[WORK TO BE COMPLETED]: Write out every line below again exactly as it stands, skipping each image.

[DATA TO USE]:
───
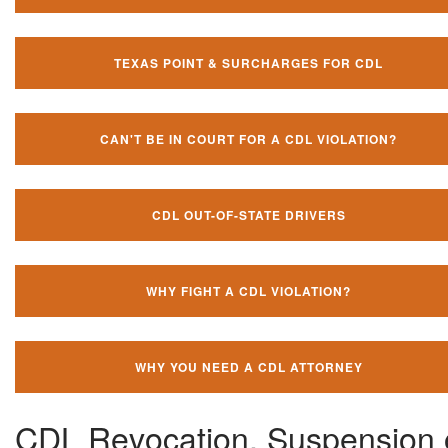
TEXAS POINT & SURCHARGES FOR CDL
CAN'T BE IN COURT FOR A CDL VIOLATION?
CDL OUT-OF-STATE DRIVERS
WHY FIGHT A CDL VIOLATION?
WHY YOU NEED A CDL ATTORNEY
CDL Revocation, Suspension 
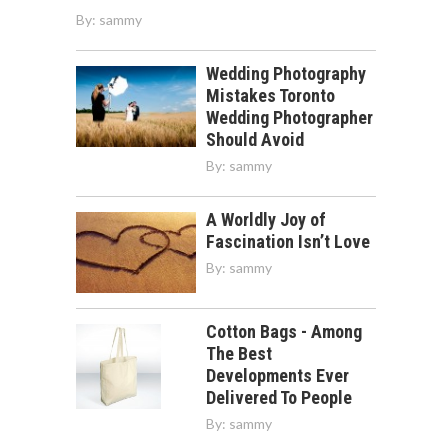
By:
sammy
Wedding Photography
Mistakes Toronto
Wedding Photographer
Should Avoid
By:
sammy
A Worldly Joy of
Fascination Isn’t Love
By:
sammy
Cotton Bags - Among
The Best
Developments Ever
Delivered To People
By:
sammy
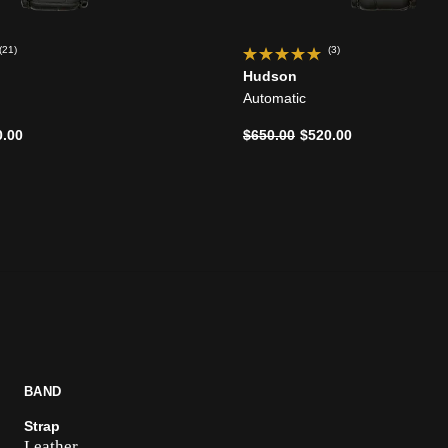
(21)
(3)
Hudson
Automatic
d from
Price reduced from
to
0.00
$650.00
$520.00
BAND
Strap
Leather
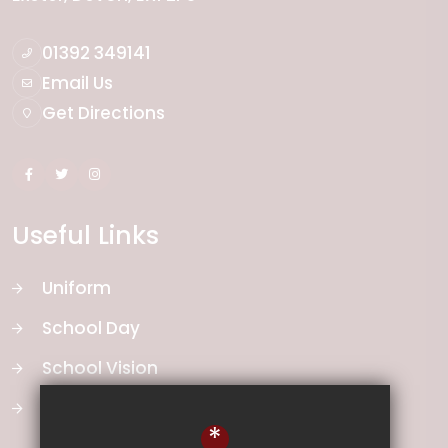
01392 349141
Email Us
Get Directions
Useful Links
Uniform
School Day
School Vision
Curriculum
*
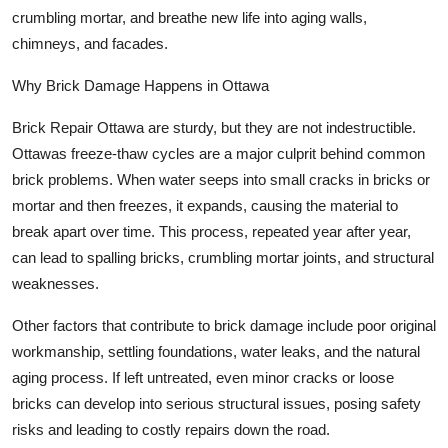
crumbling mortar, and breathe new life into aging walls,
chimneys, and facades.
Why Brick Damage Happens in Ottawa
Brick Repair Ottawa are sturdy, but they are not indestructible.
Ottawas freeze-thaw cycles are a major culprit behind common
brick problems. When water seeps into small cracks in bricks or
mortar and then freezes, it expands, causing the material to
break apart over time. This process, repeated year after year,
can lead to spalling bricks, crumbling mortar joints, and structural
weaknesses.
Other factors that contribute to brick damage include poor original
workmanship, settling foundations, water leaks, and the natural
aging process. If left untreated, even minor cracks or loose
bricks can develop into serious structural issues, posing safety
risks and leading to costly repairs down the road.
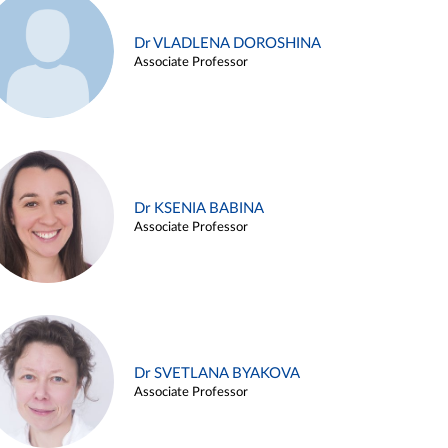
Dr VLADLENA DOROSHINA
Associate Professor
Dr KSENIA BABINA
Associate Professor
Dr SVETLANA BYAKOVA
Associate Professor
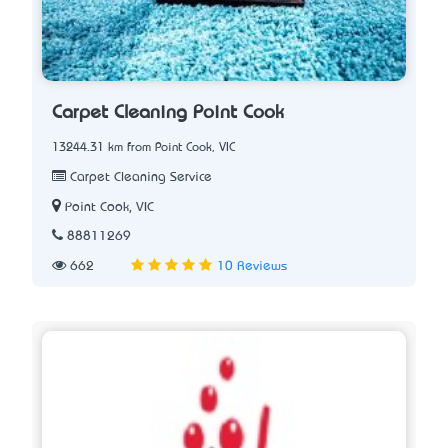
Carpet Cleaning Point Cook
13244.31 km from Point Cook, VIC
Carpet Cleaning Service
Point Cook, VIC
88811269
662
10 Reviews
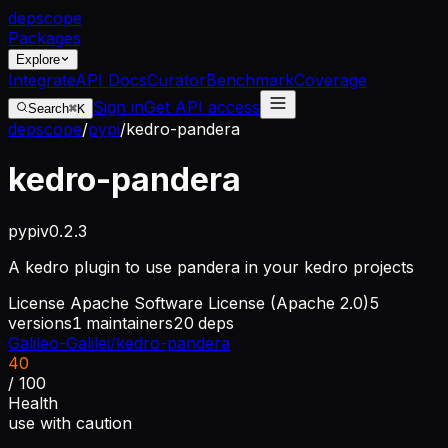
dep
scope
Packages
Explore
Integrate
API Docs
Curator
Benchmark
Coverage
Sign in
Get API access
Search
⌘K
depscope
/
pypi
/
kedro-pandera
kedro-pandera
pypi
v
0.2.3
A kedro plugin to use pandera in your kedro projects
License
Apache Software License (Apache 2.0)
5
versions
1
maintainers
20
deps
Galileo-Galilei/kedro-pandera
40
/ 100
Health
use with caution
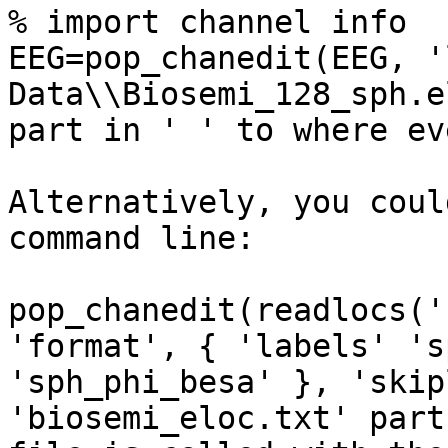
% import channel info

EEG=pop_chanedit(EEG, '
Data\\Biosemi_128_sph.e
part in ' ' to where ev
Alternatively, you coul
command line:

pop_chanedit(readlocs('
'format', { 'labels' 's
'sph_phi_besa' }, 'skip
'biosemi_eloc.txt' part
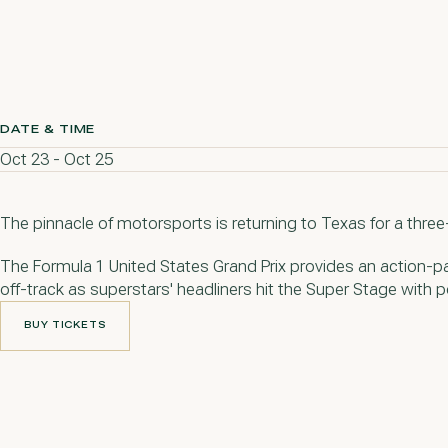
DATE & TIME
Oct 23 - Oct 25
The pinnacle of motorsports is returning to Texas for a thre
The Formula 1 United States Grand Prix provides an action-p
off-track as superstars' headliners hit the Super Stage with
BUY TICKETS
BUY TICKETS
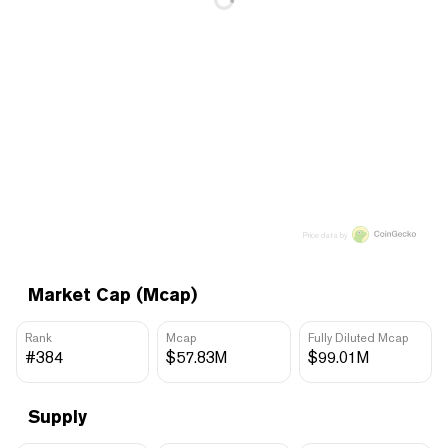
Price data by
Market Cap (Mcap)
Rank
Mcap
Fully Diluted Mcap
#384
$57.83M
$99.01M
Supply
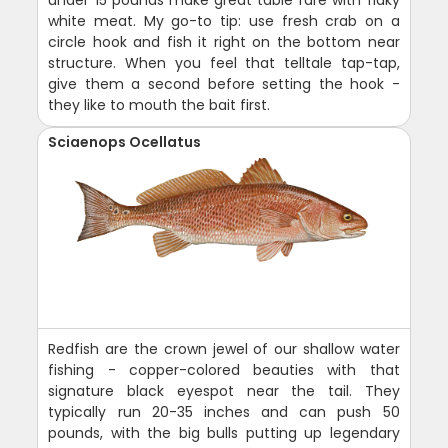
white meat. My go-to tip: use fresh crab on a
circle hook and fish it right on the bottom near
structure. When you feel that telltale tap-tap,
give them a second before setting the hook -
they like to mouth the bait first.
Sciaenops Ocellatus
Redfish are the crown jewel of our shallow water
fishing - copper-colored beauties with that
signature black eyespot near the tail. They
typically run 20-35 inches and can push 50
pounds, with the big bulls putting up legendary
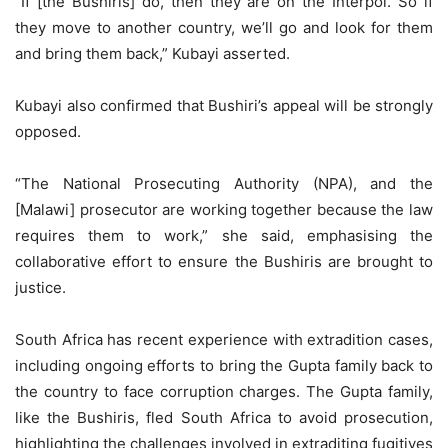
“If [the Bushiris] do, then they are on the Interpol. So if
they move to another country, we’ll go and look for them
and bring them back,” Kubayi asserted.
Kubayi also confirmed that Bushiri’s appeal will be strongly
opposed.
“The National Prosecuting Authority (NPA), and the
[Malawi] prosecutor are working together because the law
requires them to work,” she said, emphasising the
collaborative effort to ensure the Bushiris are brought to
justice.
South Africa has recent experience with extradition cases,
including ongoing efforts to bring the Gupta family back to
the country to face corruption charges. The Gupta family,
like the Bushiris, fled South Africa to avoid prosecution,
highlighting the challenges involved in extraditing fugitives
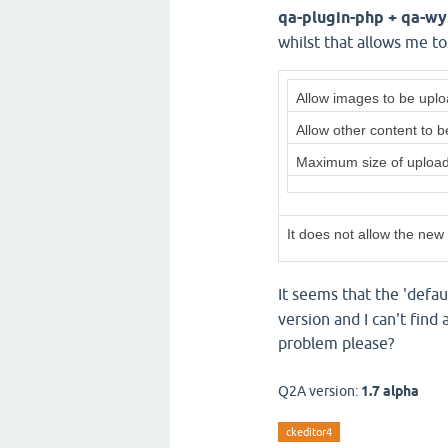
qa-plugin-php + qa-w
whilst that allows me t
Allow images to be upl
Allow other content to 
Maximum size of uplo
It does not allow the new
It seems that the 'defau
version and I can't find
problem please?
Q2A version:
1.7 alpha
ckeditor4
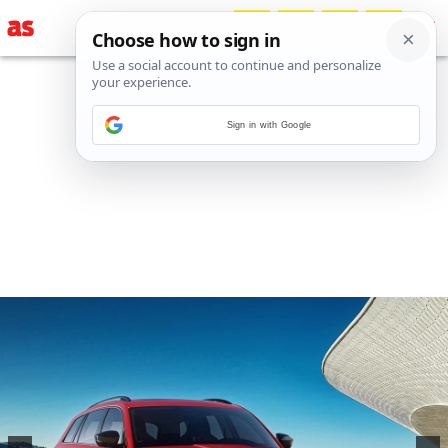
Sign in with Google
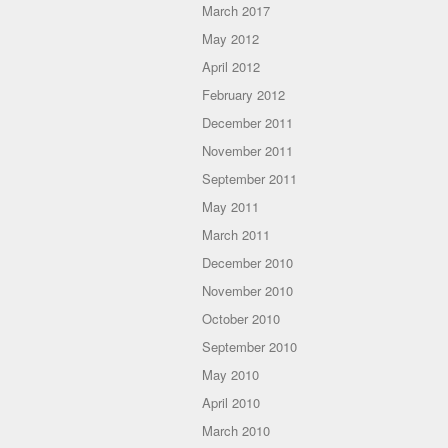
March 2017
May 2012
April 2012
February 2012
December 2011
November 2011
September 2011
May 2011
March 2011
December 2010
November 2010
October 2010
September 2010
May 2010
April 2010
March 2010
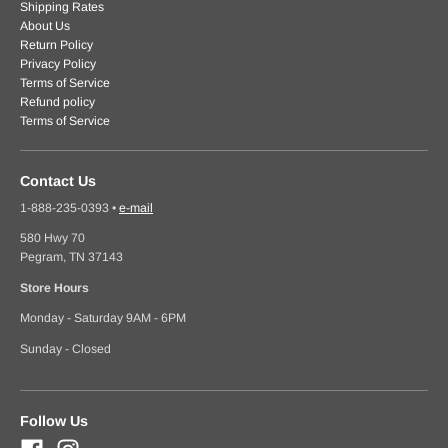
Shipping Rates
About Us
Return Policy
Privacy Policy
Terms of Service
Refund policy
Terms of Service
Contact Us
1-888-235-0393
•
e-mail
580 Hwy 70
Pegram, TN 37143
Store Hours
Monday - Saturday 9AM - 6PM
Sunday - Closed
Follow Us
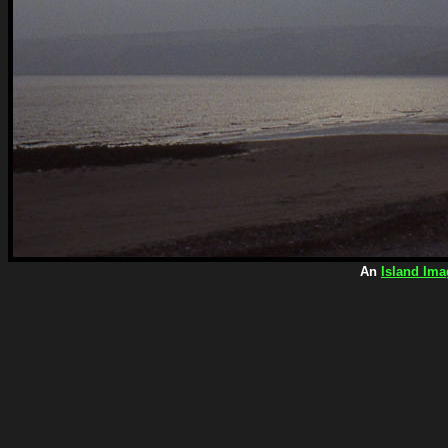
An
Island Ima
───
[ANSWER FOR THE TASK]:
TEXAS POINT & SURCHARGES FOR CDL
CAN'T BE IN COURT FOR A CDL VIOLATION?
CDL OUT-OF-STATE DRIVERS
WHY FIGHT A CDL VIOLATION?
WHY YOU NEED A CDL ATTORNEY
CDL Revocation, Suspension 
By:
sammy
Wedding Photography
Mistakes Toronto
Wedding Photographer
Should Avoid
By:
sammy
A Worldly Joy of
Fascination Isn’t Love
By:
sammy
Cotton Bags - Among
The Best
Developments Ever
Delivered To People
By:
sammy
(21)
(3)
Hudson
Automatic
d from
Price reduced from
to
0.00
$650.00
$520.00
BAND
Strap
Leather
01392 349141
Email Us
Get Directions
Useful Links
Uniform
School Day
School Vision
Curriculum
*
crumbling mortar, and breathe new life into aging walls,
chimneys, and facades.
Why Brick Damage Happens in Ottawa
Brick Repair Ottawa are sturdy, but they are not indestructible.
Ottawas freeze-thaw cycles are a major culprit behind common
brick problems. When water seeps into small cracks in bricks or
mortar and then freezes, it expands, causing the material to
break apart over time. This process, repeated year after year,
can lead to spalling bricks, crumbling mortar joints, and structural
weaknesses.
Other factors that contribute to brick damage include poor original
workmanship, settling foundations, water leaks, and the natural
aging process. If left untreated, even minor cracks or loose
bricks can develop into serious structural issues, posing safety
risks and leading to costly repairs down the road.
Dr VLADLENA DOROSHINA
Associate Professor
Dr KSENIA BABINA
Associate Professor
Dr SVETLANA BYAKOVA
Associate Professor
Carpet Cleaning Point Cook
13244.31 km from Point Cook, VIC
Carpet Cleaning Service
Point Cook, VIC
88811269
662
10 Reviews
dep
scope
Packages
Explore
Integrate
API Docs
Curator
Benchmark
Coverage
Sign in
Get API access
Search
⌘K
depscope
/
pypi
/
kedro-pandera
kedro-pandera
pypi
v
0.2.3
A kedro plugin to use pandera in your kedro projects
License
Apache Software License (Apache 2.0)
5
versions
1
maintainers
20
deps
Galileo-Galilei/kedro-pandera
40
/ 100
Health
use with caution
% import channel info

EEG=pop_chanedit(EEG, '
Data\\Biosemi_128_sph.e
part in ' ' to where ev
Alternatively, you coul
command line:

pop_chanedit(readlocs('
'format', { 'labels' 's
'sph_phi_besa' }, 'skip
'biosemi_eloc.txt' part
DATE & TIME
Oct 23 - Oct 25
The pinnacle of motorsports is returning to Texas for a thre
The Formula 1 United States Grand Prix provides an action-p
off-track as superstars' headliners hit the Super Stage with
BUY TICKETS
BUY TICKETS
Price data by
Market Cap (Mcap)
Rank
Mcap
Fully Diluted Mcap
#384
$57.83M
$99.01M
Supply
white meat. My go-to tip: use fresh crab on a
circle hook and fish it right on the bottom near
structure. When you feel that telltale tap-tap,
give them a second before setting the hook -
they like to mouth the bait first.
Sciaenops Ocellatus
Redfish are the crown jewel of our shallow water
fishing - copper-colored beauties with that
signature black eyespot near the tail. They
typically run 20-35 inches and can push 50
pounds, with the big bulls putting up legendary
“If [the Bushiris] do, then they are on the Interpol. So if
they move to another country, we’ll go and look for them
and bring them back,” Kubayi asserted.
Kubayi also confirmed that Bushiri’s appeal will be strongly
opposed.
“The National Prosecuting Authority (NPA), and the
[Malawi] prosecutor are working together because the law
requires them to work,” she said, emphasising the
collaborative effort to ensure the Bushiris are brought to
justice.
South Africa has recent experience with extradition cases,
including ongoing efforts to bring the Gupta family back to
the country to face corruption charges. The Gupta family,
like the Bushiris, fled South Africa to avoid prosecution,
highlighting the challenges involved in extraditing fugitives
qa-plugin-php + qa-w
whilst that allows me t
Allow images to be upl
Allow other content to 
Maximum size of uplo
It does not allow the new
It seems that the 'defau
version and I can't find
problem please?
Q2A version:
1.7 alpha
ckeditor4
Sign in with Google
March 2017
May 2012
April 2012
February 2012
December 2011
November 2011
September 2011
May 2011
March 2011
December 2010
November 2010
October 2010
September 2010
May 2010
April 2010
March 2010
Shipping Rates
About Us
Return Policy
Privacy Policy
Terms of Service
Refund policy
Terms of Service
Contact Us
1-888-235-0393
•
e-mail
580 Hwy 70
Pegram, TN 37143
Store Hours
Monday - Saturday 9AM - 6PM
Sunday - Closed
Follow Us
An
Island Ima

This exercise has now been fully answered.